● **PROBLEM TO SOLVE**
The listing below should be printed exactly, though its pictures must not be.

•••

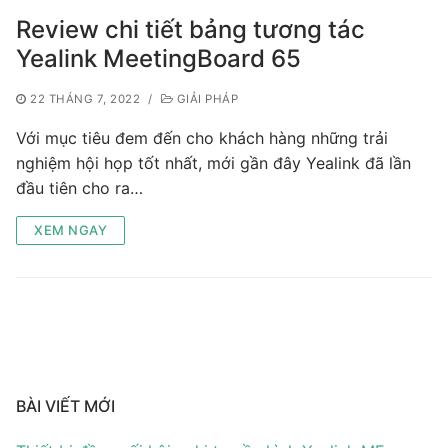
Tài liệu hướng dẫn
Tin tức
Review chi tiết bảng tương tác
Điện thoại IP Phone
Sự kiện
Yealink MeetingBoard 65
Wireless IP Phone
Liên hệ
22 THÁNG 7, 2022
/
GIẢI PHÁP
Với mục tiêu đem đến cho khách hàng những trải
Hội Nghị Truyền Hình
nghiệm hội họp tốt nhất, mới gần đây Yealink đã lần
đầu tiên cho ra…
XEM NGAY
BÀI VIẾT MỚI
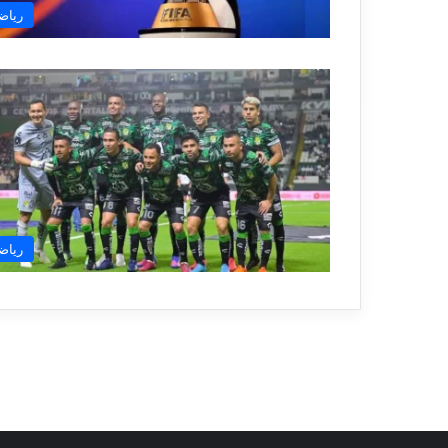
رياض
رياض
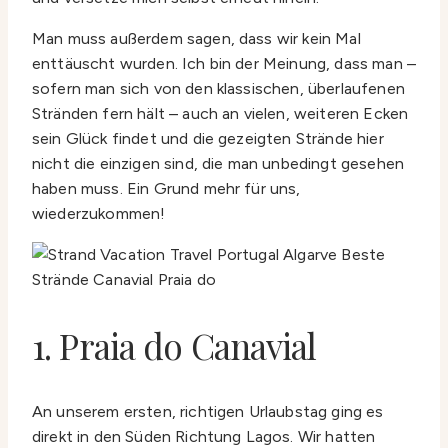
Man muss außerdem sagen, dass wir kein Mal
enttäuscht wurden. Ich bin der Meinung, dass man –
sofern man sich von den klassischen, überlaufenen
Stränden fern hält – auch an vielen, weiteren Ecken
sein Glück findet und die gezeigten Strände hier
nicht die einzigen sind, die man unbedingt gesehen
haben muss. Ein Grund mehr für uns,
wiederzukommen!
1. Praia do Canavial
An unserem ersten, richtigen Urlaubstag ging es
direkt in den Süden Richtung Lagos. Wir hatten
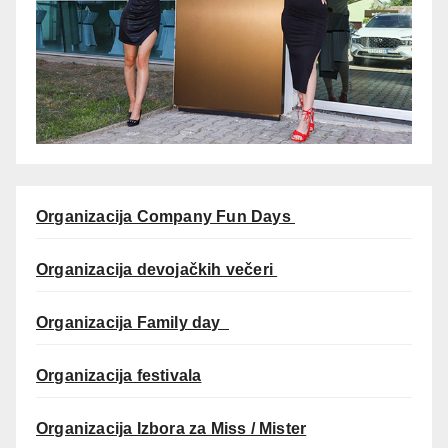
Organizacija Company Fun Days
Organizacija devojačkih večeri
Organizacija Family day
Organizacija festivala
Organizacija Izbora za Miss / Mister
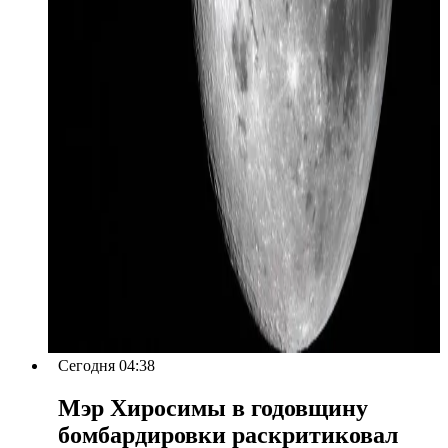
Сегодня 04:38
Мэр Хиросимы в годовщину
бомбардировки раскритиковал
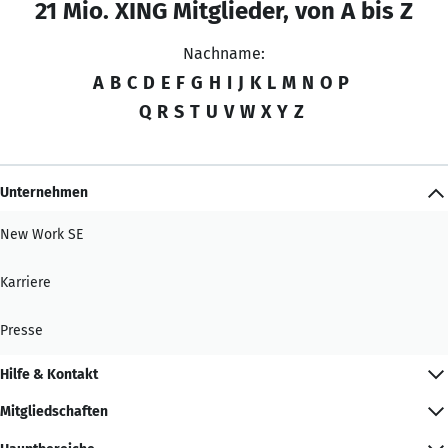
21 Mio. XING Mitglieder, von A bis Z
Nachname:
A
B
C
D
E
F
G
H
I
J
K
L
M
N
O
P
Q
R
S
T
U
V
W
X
Y
Z
Unternehmen
New Work SE
Karriere
Presse
Hilfe & Kontakt
Mitgliedschaften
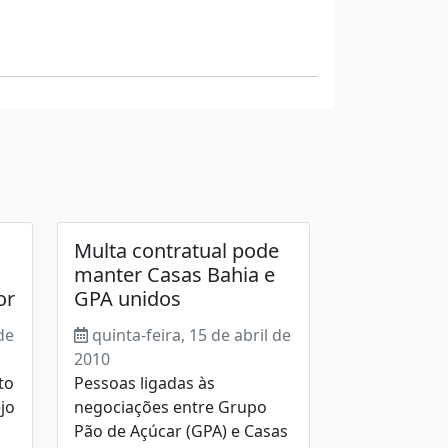
Multa contratual pode
manter Casas Bahia e
or
GPA unidos
de
quinta-feira, 15 de abril de
2010
to
Pessoas ligadas às
jo
negociações entre Grupo
Pão de Açúcar (GPA) e Casas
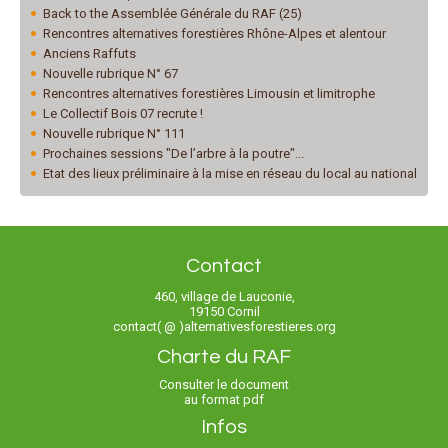
Back to the Assemblée Générale du RAF (25)
Rencontres alternatives forestières Rhône-Alpes et alentour
Anciens Raffuts
Nouvelle rubrique N° 67
Rencontres alternatives forestières Limousin et limitrophe
Le Collectif Bois 07 recrute !
Nouvelle rubrique N° 111
Prochaines sessions "De l’arbre à la poutre"...
Etat des lieux préliminaire à la mise en réseau du local au national
Contact
460, village de Lauconie,
19150 Cornil
contact( @ )alternativesforestieres.org
Charte du RAF
Consulter le document
au format pdf
Infos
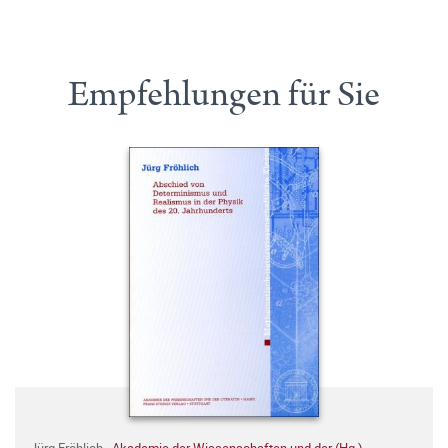
Empfehlungen für Sie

•••

● **RESPONSE FOR THIS EXERCISE**
Tài liệu hướng dẫn
Tin tức
Review chi tiết bảng tương tác
Điện thoại IP Phone
Sự kiện
Yealink MeetingBoard 65
Wireless IP Phone
Liên hệ
22 THÁNG 7, 2022
/
GIẢI PHÁP
Với mục tiêu đem đến cho khách hàng những trải
Hội Nghị Truyền Hình
nghiệm hội họp tốt nhất, mới gần đây Yealink đã lần
đầu tiên cho ra…
XEM NGAY
BÀI VIẾT MỚI
رياض
رياض
Man muss außerdem sagen, dass wir kein Mal
enttäuscht wurden. Ich bin der Meinung, dass man –
sofern man sich von den klassischen, überlaufenen
Stränden fern hält – auch an vielen, weiteren Ecken
sein Glück findet und die gezeigten Strände hier
nicht die einzigen sind, die man unbedingt gesehen
haben muss. Ein Grund mehr für uns,
wiederzukommen!
1. Praia do Canavial
An unserem ersten, richtigen Urlaubstag ging es
direkt in den Süden Richtung Lagos. Wir hatten
Organizacija Company Fun Days
Organizacija devojačkih večeri
Organizacija Family day
Organizacija festivala
Organizacija Izbora za Miss / Mister
Сегодня 04:38
Мэр Хиросимы в годовщину
бомбардировки раскритиковал
21 Mio. XING Mitglieder, von A bis Z
Nachname:
A
B
C
D
E
F
G
H
I
J
K
L
M
N
O
P
Q
R
S
T
U
V
W
X
Y
Z
Unternehmen
New Work SE
Karriere
Presse
Hilfe & Kontakt
Mitgliedschaften
Multa contratual pode
manter Casas Bahia e
or
GPA unidos
de
quinta-feira, 15 de abril de
2010
to
Pessoas ligadas às
jo
negociações entre Grupo
Pão de Açúcar (GPA) e Casas
Back to the Assemblée Générale du RAF (25)
Rencontres alternatives forestières Rhône-Alpes et alentour
Anciens Raffuts
Nouvelle rubrique N° 67
Rencontres alternatives forestières Limousin et limitrophe
Le Collectif Bois 07 recrute !
Nouvelle rubrique N° 111
Prochaines sessions "De l’arbre à la poutre"...
Etat des lieux préliminaire à la mise en réseau du local au national
Contact
460, village de Lauconie,
19150 Cornil
contact( @ )alternativesforestieres.org
Charte du RAF
Consulter le document
au format pdf
Infos
Empfehlungen für Sie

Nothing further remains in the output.